- Problem details: Transcribe every entry word for word. Skip the pictures.

Stored data entries:
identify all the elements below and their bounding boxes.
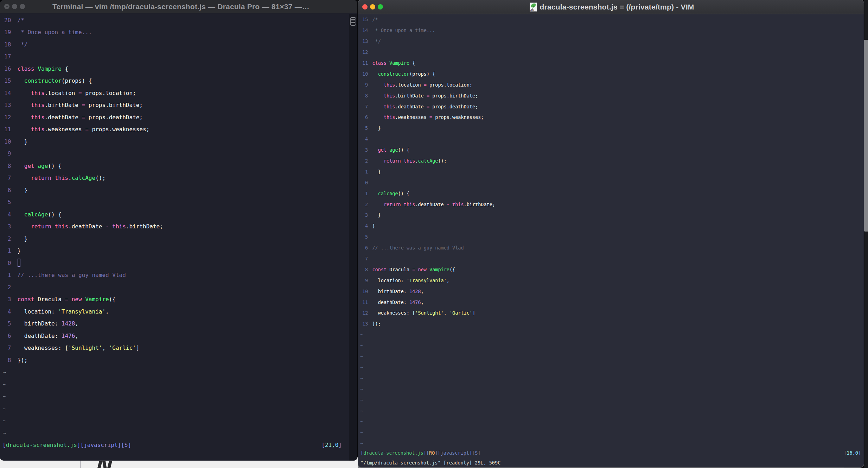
code-line: 2 bbox=[0, 281, 349, 293]
token bbox=[372, 71, 378, 77]
terminal-scrollbar-area[interactable] bbox=[349, 14, 357, 461]
code-line: 9 bbox=[0, 148, 349, 160]
token: /* bbox=[372, 17, 378, 22]
line-number: 12 bbox=[362, 49, 368, 55]
line-number: 11 bbox=[362, 299, 368, 305]
code-line: 10 birthDate: 1428, bbox=[358, 286, 864, 297]
terminal-titlebar[interactable]: Terminal — vim /tmp/dracula-screenshot.j… bbox=[0, 0, 357, 13]
code-text: constructor(props) { bbox=[372, 71, 435, 77]
token: age bbox=[389, 147, 398, 153]
vim-buffer[interactable]: 15/*14 * Once upon a time...13 */1211cla… bbox=[358, 14, 864, 449]
code-line: 12 bbox=[358, 47, 864, 58]
code-line: 18 */ bbox=[0, 38, 349, 51]
code-text: this.deathDate = props.deathDate; bbox=[18, 114, 143, 121]
empty-line: ~ bbox=[358, 373, 864, 384]
token bbox=[18, 223, 31, 230]
token: 1428 bbox=[62, 320, 75, 327]
line-number: 7 bbox=[362, 256, 368, 261]
token: 1476 bbox=[409, 299, 421, 305]
line-number: 16 bbox=[4, 65, 11, 72]
empty-line: ~ bbox=[358, 416, 864, 427]
status-segment: ] bbox=[128, 442, 131, 448]
close-button[interactable] bbox=[4, 4, 9, 9]
code-line: 5 bbox=[0, 196, 349, 209]
scrollbar-thumb[interactable] bbox=[864, 40, 868, 232]
token: this bbox=[31, 102, 45, 108]
token: (); bbox=[438, 158, 446, 164]
code-line: 0 bbox=[0, 257, 349, 269]
token: } bbox=[18, 187, 28, 194]
token: Vampire bbox=[429, 267, 449, 272]
token: props.deathDate; bbox=[85, 114, 143, 121]
token: .weaknesses bbox=[395, 114, 429, 120]
token: location: bbox=[18, 308, 58, 315]
window-title-area: JS dracula-screenshot.js = (/private/tmp… bbox=[383, 2, 841, 12]
code-text: /* bbox=[372, 17, 378, 22]
code-line: 6// ...there was a guy named Vlad bbox=[358, 242, 864, 253]
token: () { bbox=[48, 163, 62, 169]
background-window-text-fragment bbox=[107, 461, 112, 468]
code-line: 8 this.birthDate = props.birthDate; bbox=[358, 90, 864, 101]
code-line: 8const Dracula = new Vampire({ bbox=[358, 264, 864, 275]
code-text: location: 'Transylvania', bbox=[372, 278, 449, 283]
token: calcAge bbox=[418, 158, 438, 164]
line-number: 14 bbox=[362, 27, 368, 33]
status-segment: ][ bbox=[435, 450, 440, 456]
line-number: 10 bbox=[362, 289, 368, 294]
token bbox=[18, 163, 24, 169]
token: .deathDate bbox=[68, 223, 106, 230]
token: 'Transylvania' bbox=[407, 278, 447, 283]
macvim-titlebar[interactable]: JS dracula-screenshot.js = (/private/tmp… bbox=[358, 0, 864, 14]
token: ] bbox=[136, 344, 140, 351]
split-pane-icon[interactable] bbox=[350, 17, 356, 26]
vim-buffer[interactable]: 20/*19 * Once upon a time...18 */1716cla… bbox=[0, 14, 349, 439]
empty-line: ~ bbox=[358, 351, 864, 362]
token: = bbox=[427, 104, 429, 109]
code-line: 6 this.weaknesses = props.weaknesses; bbox=[358, 112, 864, 123]
minimize-button[interactable] bbox=[12, 4, 17, 9]
code-line: 3const Dracula = new Vampire({ bbox=[0, 293, 349, 306]
token bbox=[372, 202, 384, 207]
status-segment: javascript bbox=[441, 450, 469, 456]
code-line: 13}); bbox=[358, 318, 864, 329]
cursor bbox=[18, 259, 20, 267]
line-number: 9 bbox=[4, 150, 11, 157]
token: * Once upon a time... bbox=[18, 29, 92, 36]
code-line: 8}); bbox=[0, 354, 349, 366]
zoom-button[interactable] bbox=[378, 4, 383, 10]
token: }); bbox=[18, 357, 28, 363]
status-segment: 16,0 bbox=[847, 450, 858, 456]
line-number: 0 bbox=[4, 260, 11, 266]
status-segment: dracula-screenshot.js bbox=[363, 450, 423, 456]
tilde-marker: ~ bbox=[360, 354, 363, 359]
token: this bbox=[384, 104, 395, 109]
code-text: // ...there was a guy named Vlad bbox=[18, 272, 126, 278]
token: - bbox=[106, 223, 109, 230]
token: } bbox=[18, 247, 21, 254]
minimize-button[interactable] bbox=[370, 4, 375, 10]
token: = bbox=[82, 102, 85, 108]
line-number: 14 bbox=[4, 90, 11, 96]
line-number: 2 bbox=[362, 158, 368, 164]
code-text: }); bbox=[18, 357, 28, 363]
token: () { bbox=[48, 211, 62, 218]
token: .deathDate bbox=[395, 104, 426, 109]
token: class bbox=[18, 65, 38, 72]
status-segment: [ bbox=[360, 450, 363, 456]
code-text: birthDate: 1428, bbox=[372, 289, 423, 294]
tilde-marker: ~ bbox=[3, 369, 6, 375]
zoom-button[interactable] bbox=[20, 4, 25, 9]
code-text: return this.deathDate - this.birthDate; bbox=[372, 202, 495, 207]
status-segment: RO bbox=[429, 450, 435, 456]
line-number: 13 bbox=[4, 102, 11, 108]
status-segment: ] bbox=[338, 442, 342, 448]
token: birthDate: bbox=[18, 320, 62, 327]
code-line: 10 constructor(props) { bbox=[358, 68, 864, 79]
code-text: deathDate: 1476, bbox=[372, 299, 423, 305]
token bbox=[372, 82, 384, 88]
code-text: const Dracula = new Vampire({ bbox=[18, 296, 116, 303]
token: props.location; bbox=[82, 90, 136, 96]
token: , bbox=[75, 320, 78, 327]
close-button[interactable] bbox=[362, 4, 368, 10]
code-line: 11 deathDate: 1476, bbox=[358, 297, 864, 308]
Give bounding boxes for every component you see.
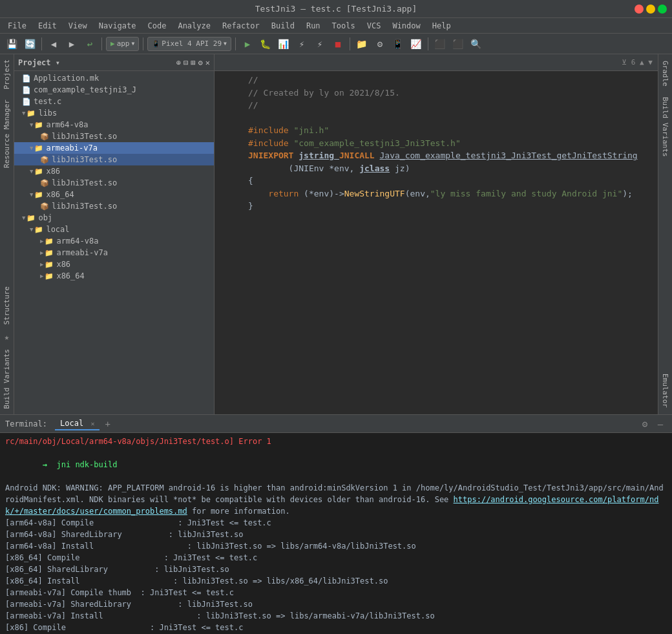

- Exercise response:
identify all the elements below and their bounding boxes.
code-line: 2 bbox=[0, 281, 349, 293]
token bbox=[372, 71, 378, 77]
terminal-scrollbar-area[interactable] bbox=[349, 14, 357, 461]
code-line: 9 bbox=[0, 148, 349, 160]
token: /* bbox=[372, 17, 378, 22]
line-number: 12 bbox=[362, 49, 368, 55]
line-number: 11 bbox=[362, 299, 368, 305]
code-line: 10 birthDate: 1428, bbox=[358, 286, 864, 297]
terminal-titlebar[interactable]: Terminal — vim /tmp/dracula-screenshot.j… bbox=[0, 0, 357, 13]
code-text: constructor(props) { bbox=[372, 71, 435, 77]
token: age bbox=[389, 147, 398, 153]
vim-buffer[interactable]: 15/*14 * Once upon a time...13 */1211cla… bbox=[358, 14, 864, 449]
code-line: 12 bbox=[358, 47, 864, 58]
code-line: 18 */ bbox=[0, 38, 349, 51]
code-text: this.deathDate = props.deathDate; bbox=[18, 114, 143, 121]
empty-line: ~ bbox=[358, 373, 864, 384]
token bbox=[18, 223, 31, 230]
token: 1428 bbox=[62, 320, 75, 327]
line-number: 7 bbox=[362, 256, 368, 261]
token: 1476 bbox=[409, 299, 421, 305]
line-number: 16 bbox=[4, 65, 11, 72]
empty-line: ~ bbox=[358, 416, 864, 427]
status-segment: ] bbox=[128, 442, 131, 448]
close-button[interactable] bbox=[4, 4, 9, 9]
code-line: 5 bbox=[0, 196, 349, 209]
scrollbar-thumb[interactable] bbox=[864, 40, 868, 232]
token: this bbox=[31, 102, 45, 108]
token: (); bbox=[438, 158, 446, 164]
code-line: 0 bbox=[0, 257, 349, 269]
token: } bbox=[18, 187, 28, 194]
token: Vampire bbox=[429, 267, 449, 272]
token: props.deathDate; bbox=[85, 114, 143, 121]
token: .weaknesses bbox=[395, 114, 429, 120]
token: location: bbox=[18, 308, 58, 315]
window-title-area: JS dracula-screenshot.js = (/private/tmp… bbox=[383, 2, 841, 12]
code-text: /* bbox=[372, 17, 378, 22]
code-line: 6// ...there was a guy named Vlad bbox=[358, 242, 864, 253]
token: () { bbox=[48, 163, 62, 169]
background-window-text-fragment bbox=[107, 461, 112, 468]
code-line: 8 this.birthDate = props.birthDate; bbox=[358, 90, 864, 101]
code-line: 8const Dracula = new Vampire({ bbox=[358, 264, 864, 275]
code-text: location: 'Transylvania', bbox=[372, 278, 449, 283]
token: calcAge bbox=[418, 158, 438, 164]
line-number: 14 bbox=[362, 27, 368, 33]
status-segment: ][ bbox=[435, 450, 440, 456]
line-number: 10 bbox=[362, 289, 368, 294]
token bbox=[18, 163, 24, 169]
token: .deathDate bbox=[68, 223, 106, 230]
token: 'Transylvania' bbox=[407, 278, 447, 283]
macvim-titlebar[interactable]: JS dracula-screenshot.js = (/private/tmp… bbox=[358, 0, 864, 14]
token: ] bbox=[136, 344, 140, 351]
split-pane-icon[interactable] bbox=[350, 17, 356, 26]
vim-buffer[interactable]: 20/*19 * Once upon a time...18 */1716cla… bbox=[0, 14, 349, 439]
empty-line: ~ bbox=[358, 351, 864, 362]
token: = bbox=[427, 104, 429, 109]
code-line: 6 this.weaknesses = props.weaknesses; bbox=[358, 112, 864, 123]
minimize-button[interactable] bbox=[12, 4, 17, 9]
code-line: 3const Dracula = new Vampire({ bbox=[0, 293, 349, 306]
token bbox=[372, 202, 384, 207]
status-segment: javascript bbox=[441, 450, 469, 456]
code-line: 13}); bbox=[358, 318, 864, 329]
cursor bbox=[18, 259, 20, 267]
line-number: 9 bbox=[4, 150, 11, 157]
token: * Once upon a time... bbox=[18, 29, 92, 36]
code-line: 8}); bbox=[0, 354, 349, 366]
zoom-button[interactable] bbox=[378, 4, 383, 10]
token: }); bbox=[18, 357, 28, 363]
status-segment: 16,0 bbox=[847, 450, 858, 456]
line-number: 0 bbox=[4, 260, 11, 266]
status-segment: dracula-screenshot.js bbox=[363, 450, 423, 456]
tilde-marker: ~ bbox=[360, 354, 363, 359]
token: this bbox=[384, 104, 395, 109]
code-text: // ...there was a guy named Vlad bbox=[18, 272, 126, 278]
token: - bbox=[106, 223, 109, 230]
token: } bbox=[18, 247, 21, 254]
minimize-button[interactable] bbox=[370, 4, 375, 10]
token: = bbox=[82, 102, 85, 108]
line-number: 14 bbox=[4, 90, 11, 96]
line-number: 2 bbox=[362, 158, 368, 164]
code-text: }); bbox=[18, 357, 28, 363]
token: () { bbox=[48, 211, 62, 218]
token: .deathDate bbox=[395, 104, 426, 109]
token: class bbox=[18, 65, 38, 72]
status-segment: [ bbox=[360, 450, 363, 456]
code-text: birthDate: 1428, bbox=[372, 289, 423, 294]
tilde-marker: ~ bbox=[3, 369, 6, 375]
zoom-button[interactable] bbox=[20, 4, 25, 9]
code-text: return this.deathDate - this.birthDate; bbox=[372, 202, 495, 207]
status-segment: RO bbox=[429, 450, 435, 456]
line-number: 13 bbox=[4, 102, 11, 108]
status-segment: ] bbox=[338, 442, 342, 448]
token: birthDate: bbox=[18, 320, 62, 327]
code-line: 10 constructor(props) { bbox=[358, 68, 864, 79]
code-text: deathDate: 1476, bbox=[372, 299, 423, 305]
token bbox=[372, 82, 384, 88]
code-text: const Dracula = new Vampire({ bbox=[18, 296, 116, 303]
token: props.location; bbox=[82, 90, 136, 96]
token: , bbox=[75, 320, 78, 327]
close-button[interactable] bbox=[362, 4, 368, 10]
code-line: 11 deathDate: 1476, bbox=[358, 297, 864, 308]
Give bounding boxes for every component you see.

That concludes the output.